Page-level text extractions:
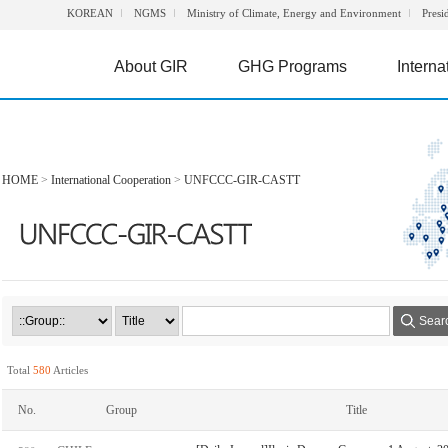
KOREAN
NGMS
Ministry of Climate, Energy and Environment
Presi
About GIR
GHG Programs
Interna
HOME
>
International Cooperation
>
UNFCCC-GIR-CASTT
Sear
Total
580
Articles
No.
Group
Title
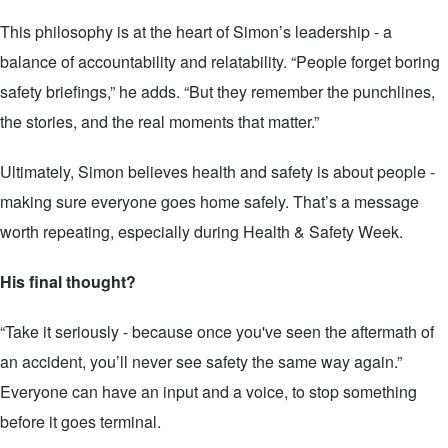
This philosophy is at the heart of Simon’s leadership - a
balance of accountability and relatability. “People forget boring
safety briefings,” he adds. “But they remember the punchlines,
the stories, and the real moments that matter.”
Ultimately, Simon believes health and safety is about people -
making sure everyone goes home safely. That’s a message
worth repeating, especially during Health & Safety Week.
His final thought?
“Take it seriously - because once you've seen the aftermath of
an accident, you’ll never see safety the same way again.”
Everyone can have an input and a voice, to stop something
before it goes terminal.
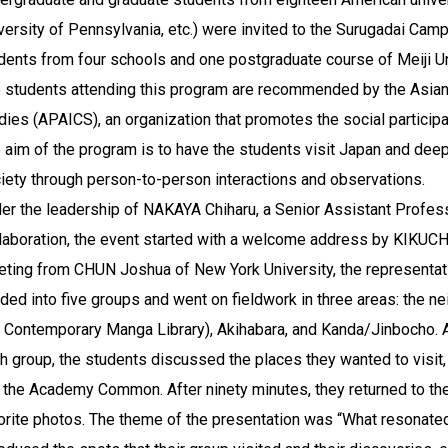
versity of Pennsylvania, etc.) were invited to the Surugadai Cam
dents from four schools and one postgraduate course of Meiji Un
 students attending this program are recommended by the Asian 
dies (APAICS), an organization that promotes the social participa
 aim of the program is to have the students visit Japan and dee
iety through person-to-person interactions and observations.
er the leadership of NAKAYA Chiharu, a Senior Assistant Professo
laboration, the event started with a welcome address by KIKUCHI 
eting from CHUN Joshua of New York University, the representati
ided into five groups and went on fieldwork in three areas: the 
 Contemporary Manga Library), Akihabara, and Kanda/Jinbocho. Af
h group, the students discussed the places they wanted to visit
t the Academy Common. After ninety minutes, they returned to the
orite photos. The theme of the presentation was “What resonate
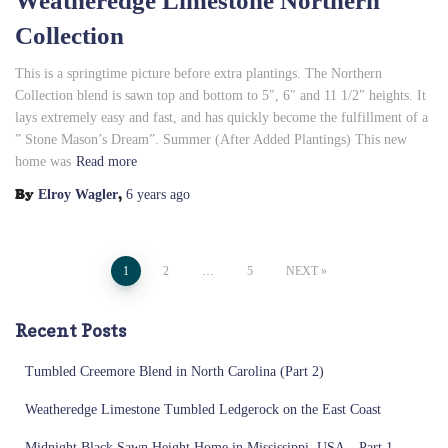
Weatheredge Limestone Northern
Collection
This is a springtime picture before extra plantings. The Northern
Collection blend is sawn top and bottom to 5″, 6″ and 11 1/2″ heights. It
lays extremely easy and fast, and has quickly become the fulfillment of a
” Stone Mason’s Dream”. Summer (After Added Plantings) This new
home was
Read more
By
,
Elroy Wagler
6 years
ago
Posts
1
2
…
5
NEXT
pagination
Recent Posts
Tumbled Creemore Blend in North Carolina (Part 2)
Weatheredge Limestone Tumbled Ledgerock on the East Coast
Midnight Black Sawn Height Home in Mississippi, USA – Part 1 –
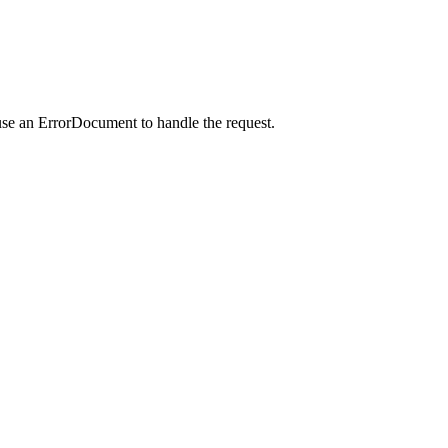
use an ErrorDocument to handle the request.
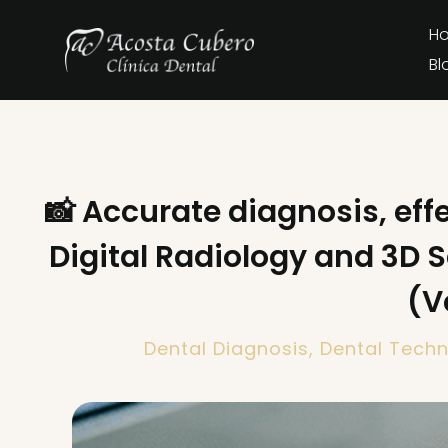
H
Bl
📸 Accurate diagnosis, eff
Digital Radiology and 3D 
(V
Dental Diagnosis
,
Dental Tech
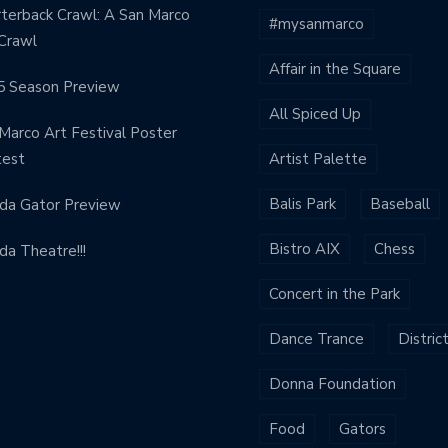
terback Crawl: A San Marco
#mysanmarco
Crawl
Affair in the Square
5 Season Preview
All Spiced Up
Marco Art Festival Poster
test
Artist Palette
Balis Park
Baseball
ida Gator Preview
Bistro AIX
Chess
ida Theatre!!!
Concert in the Park
Dance Trance
Distric
Donna Foundation
Food
Gators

TRY IT: Write out the line that contains "h group, the" and every line after it to the end of the data, exactly as they stand. Omit the pictures.

EXPECTED OUTPUT:
h group, the students discussed the places they wanted to visit
t the Academy Common. After ninety minutes, they returned to the
orite photos. The theme of the presentation was “What resonate
Weatheredge Limestone Northern
Collection
This is a springtime picture before extra plantings. The Northern
Collection blend is sawn top and bottom to 5″, 6″ and 11 1/2″ heights. It
lays extremely easy and fast, and has quickly become the fulfillment of a
” Stone Mason’s Dream”. Summer (After Added Plantings) This new
home was
Read more
By
,
Elroy Wagler
6 years
ago
Posts
1
2
…
5
NEXT
pagination
Recent Posts
Tumbled Creemore Blend in North Carolina (Part 2)
Weatheredge Limestone Tumbled Ledgerock on the East Coast
Midnight Black Sawn Height Home in Mississippi, USA – Part 1 –
use an ErrorDocument to handle the request.
H
Bl
📸 Accurate diagnosis, eff
Digital Radiology and 3D 
(V
Dental Diagnosis
,
Dental Tech
terback Crawl: A San Marco
#mysanmarco
Crawl
Affair in the Square
5 Season Preview
All Spiced Up
Marco Art Festival Poster
test
Artist Palette
Balis Park
Baseball
ida Gator Preview
Bistro AIX
Chess
ida Theatre!!!
Concert in the Park
Dance Trance
Distric
Donna Foundation
Food
Gators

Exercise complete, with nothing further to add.